Hetch Hetchy Reservoir, which feeds the Tuolumne, is not under threat of overflowing after all. The water is rushing full throttle though. A mere 6,800 CFS. Phew. (Gulp.)

The rafting season, which in so-called normal years runs to, maybe, early September, when the water levels fall to a mere 1,200 CFS, most likely will be extended well into October this year as the water level is expected to hold steady at its current level of about 2,000 CFS.

So, with the red flag down, so to speak, 18 of us who signed up for this excursion join our six guides for the dirt-road truck drive from the ARTA office at California 120 just east of Groveland to Meral's Pool, the "put in," or place where the boats are put in the water.

The ride is dusty and bumpy, an old mining road maintained these days by the U.S. Forest Service that cuts a slow, downward trail through sub-Sierra terrain to the base of the river valley. We jostle along, passing oaks and manzanita. The view across the way is of blowing hills of dry grasses, the wind-exposed side. So this is where the term the Golden State comes from.

One of our guides, Eric White, reads a little history, his voice hitting a variety of octaves as the driver swerves hither and fro to avoid a multitude of dirt divots. John Muir loved the Tuolumne wilderness and the granite boulderfield stretch of river we will descend was said to be his favorite section of it.

Those of us on my half of the bus are preoccupied with the steep drop-off to the left.
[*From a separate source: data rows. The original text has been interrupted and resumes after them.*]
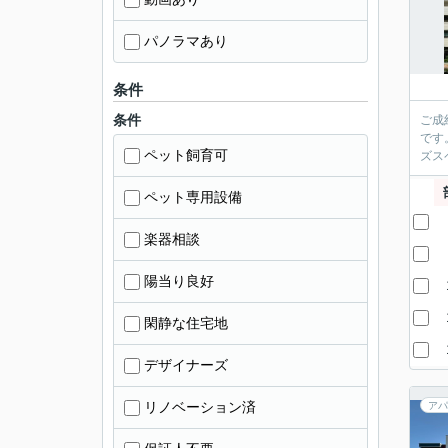
パノラマあり
条件
条件
ご成
です
ペット飼育可
ズス
ペット専用設備
楽器相談
陽当り良好
閑静な住宅地
デザイナーズ
リノベーション済
アパ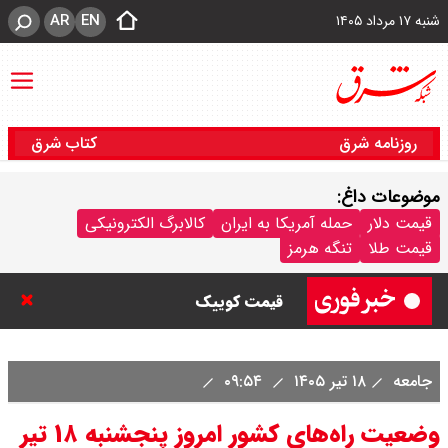
AR
EN
شنبه ۱۷ مرداد ۱۴۰۵
روزنامه شرق
کتاب شرق
موضوعات داغ:
قیمت خودرو امروز شنبه ۱۷ مرداد
قیمت دلار
حمله آمریکا به ایران
کالابرگ الکترونیکی
قیمت طلا
تنگه هرمز
۱۴۰۵/ کاهش ۱۰۵ میلیون تومانی
قیمت کوییک
قیمت محصولات سایپا امروز شنبه ۱۷
جامعه
۱۸ تیر ۱۴۰۵
۰۹:۵۴
مرداد ۱۴۰۵ / قیمت اطلس چند؟ +
وضعیت راه‌های کشور امروز پنجشنبه ۱۸ تیر
جدول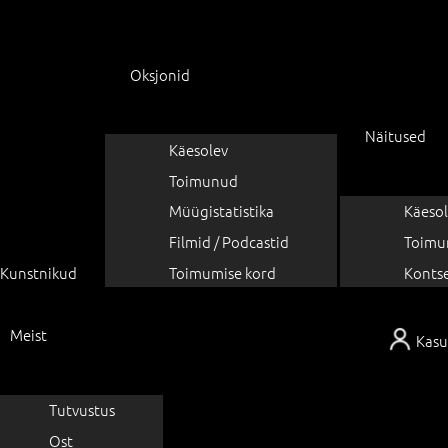
Oksjonid
Näitused
Käesolev
Toimunud
Müügistatistika
Käesol
Filmid / Podcastid
Toimu
Kunstnikud
Toimumise kord
Konts
Meist
Kasu
Tutvustus
Ost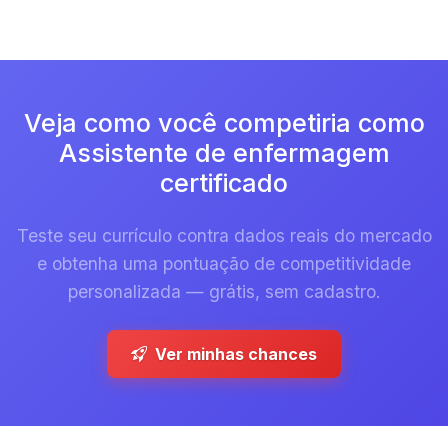
Veja como você competiria como
Assistente de enfermagem
certificado
Teste seu currículo contra dados reais do mercado
e obtenha uma pontuação de competitividade
personalizada — grátis, sem cadastro.
Ver minhas chances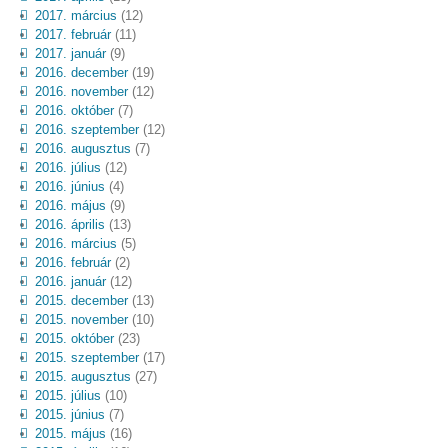
2017. március
(12)
2017. február
(11)
2017. január
(9)
2016. december
(19)
2016. november
(12)
2016. október
(7)
2016. szeptember
(12)
2016. augusztus
(7)
2016. július
(12)
2016. június
(4)
2016. május
(9)
2016. április
(13)
2016. március
(5)
2016. február
(2)
2016. január
(12)
2015. december
(13)
2015. november
(10)
2015. október
(23)
2015. szeptember
(17)
2015. augusztus
(27)
2015. július
(10)
2015. június
(7)
2015. május
(16)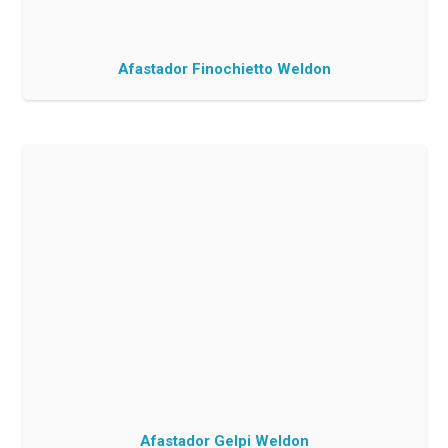
Afastador Finochietto Weldon
Afastador Gelpi Weldon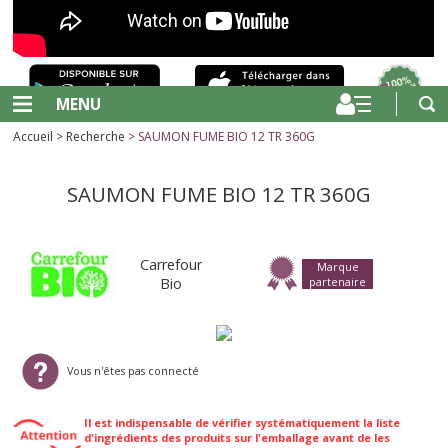
MENU
Accueil
>
Recherche
> SAUMON FUME BIO 12 TR 360G
SAUMON FUME BIO 12 TR 360G
Carrefour
Marque
Bio
partenaire
Vous n'êtes pas connecté
Il est indispensable de vérifier systématiquement la liste
d'ingrédients des produits sur l'emballage avant de les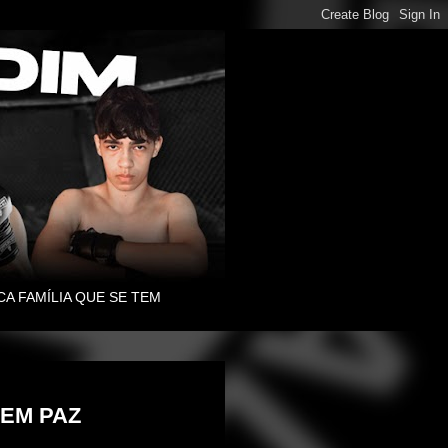
CA FAMÍLIA QUE SE TEM
EM PAZ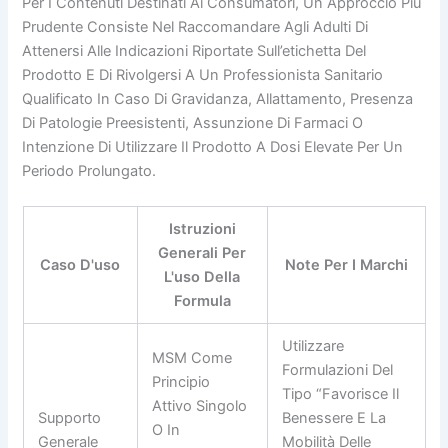
Per I Contenuti Destinati Ai Consumatori, Un Approccio Più
Prudente Consiste Nel Raccomandare Agli Adulti Di
Attenersi Alle Indicazioni Riportate Sull’etichetta Del
Prodotto E Di Rivolgersi A Un Professionista Sanitario
Qualificato In Caso Di Gravidanza, Allattamento, Presenza
Di Patologie Preesistenti, Assunzione Di Farmaci O
Intenzione Di Utilizzare Il Prodotto A Dosi Elevate Per Un
Periodo Prolungato.
Istruzioni
Generali Per
Caso D'uso
Note Per I Marchi
L'uso Della
Formula
Utilizzare
MSM Come
Formulazioni Del
Principio
Tipo “favorisce Il
Attivo Singolo
Supporto
Benessere E La
O In
Generale
Mobilità Delle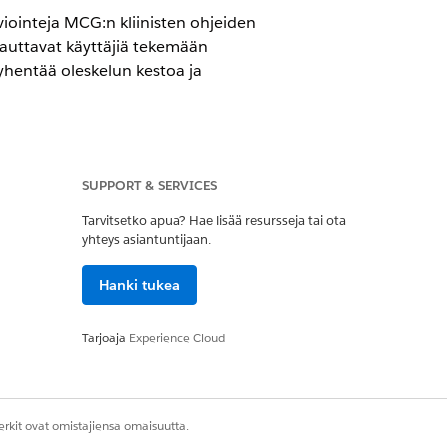
viointeja MCG:n kliinisten ohjeiden
 auttavat käyttäjiä tekemään
yhentää oleskelun kestoa ja
SUPPORT & SERVICES
Tarvitsetko apua? Hae lisää resursseja tai ota
yhteys asiantuntijaan.
entista. Kun otat MCG Care
Hanki tukea
öliittymän kuin Discovery
nteja, ulkoisia arviointeja ja
 ja suodattaa etsimäsi arviointeja
Tarjoaja
Experience Cloud
nteja ja -ohjeita Health Cloudissa.
rkit ovat omistajiensa omaisuutta.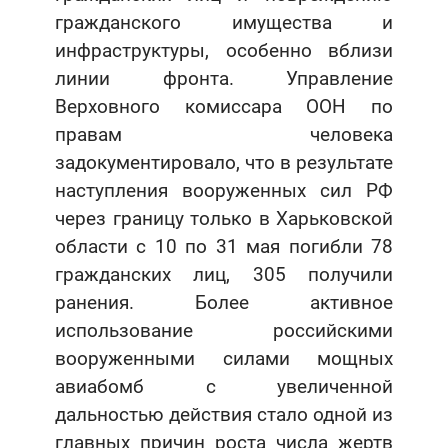
гражданского имущества и
инфраструктуры, особенно вблизи
линии фронта. Управление
Верховного комиссара ООН по
правам человека
задокументировало, что в результате
наступления вооруженных сил РФ
через границу только в Харьковской
области с 10 по 31 мая погибли 78
гражданских лиц, 305 получили
ранения. Более активное
использование российскими
вооруженными силами мощных
авиабомб с увеличенной
дальностью действия стало одной из
главных причин роста числа жертв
When we arrive at the put in, lead guide Aaron Armbruster assembles our mostly male group (18 men and six women, including Karen, a guide) under a shady oak tree, miniature rubber raft in hand, and starts in with a pep talk of sorts, sitting cross-legged like Siddhartha, speaking of the river and its strengths. He gives us safety instruction. Feet first, avoid the river banks, listen for guides' instructions. He floats by a few river terms like "lounge chair position . . . corkscrew flip . . . giant reversal . . . the strainer" that sound fancifully frightening. (Only "the strainer" is truly foreboding, meant to describe partly submerged dead trees and other brush nearer the banks that can ensnare and drown a person gone overboard.)

He offers a last chance out to anyone who wants to bail. No one does.

Three teen-age boys, cousins from Long Island and Southern California, volunteer for the one all-paddle boat with their fathers and another father from La Canada and his two sons. True daredevils, they. Two British women, Sue and Liz, both accountants in London and both first-timers, opt to be the only two paddlers in the raft carrying supplies: The guides figure that it is the heaviest of the boats and therefore the least likely to flip. The rest of us--four paddlers to a boat--team up in the remaining oar-paddle combinations.

John Muir is my paddle partner up in front. (Actually, he's the actor Lee Stetson who does a one-man show playing the revered naturalist in Yosemite Park throughout the summer and who also is our campfire entertainment.) The two middle seats are taken by my friend Mary, a Hancock Park real estate agent, and Bob, a psychiatric nurse from Marin County. Guides sit in the stern on a sloping, wooden bench that resembles a static see-saw.